Saturday, January 3, 2009
The Journal of Cotton Adams #4
July 22, 1737
"The Preacher", as he preferred to be called, was a man by the name of Booder Butterbean, a tall, lanky fellow with ears the size of blacksmith anvils. I providentially discovered his unique ministry while on my way to Granville county. He had a wagon full of Bibles and Gospel tracts, and a portable pulpit he had built himself. He called it, "I Drive U Buggy - Evangelistic Ministry on Wheels". He had also made little cards he gave to all who wanted them. These cards were brightly decorated and printed on them were the words, "Verses in Scripture Applied". He said they were a reminder to memorize and apply to one's life...he called them "VISA cards". He started out with a song - "I preach from Grace-filled doctrines with a banjo on my knee". Then he cleverly used the acronym BANJO and molded his sermon thusly:
B - Bad to the bone
A - All the elect drawn
N - Nobody but the Bride of Christ
J - Just as irresistible as can be
O - On the pages of the Book of Life forever!
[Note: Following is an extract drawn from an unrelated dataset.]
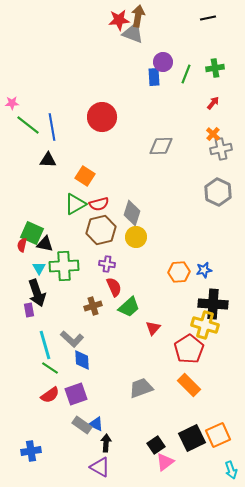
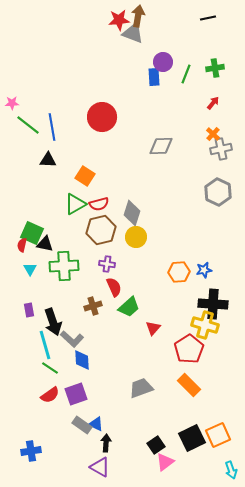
cyan triangle at (39, 268): moved 9 px left, 1 px down
black arrow at (37, 293): moved 16 px right, 29 px down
He ended his sermon with a banjo solo and a double backflip and the townsfolk received him gladly. I made my way to the front of the crowd, introduced myself, and asked for an audience with him later that day. Then I found a large oak tree and bedded down for a short nap. Shortly afterwards, I awoke from my slumber by Preacher Butterbean and a large group of towns people.
"Well, here I am Mr. Adams, and I brought an audience with me!"
His lack of formal education had an innocent quality and we became the best of friends. I was certain we would meet again someday soon.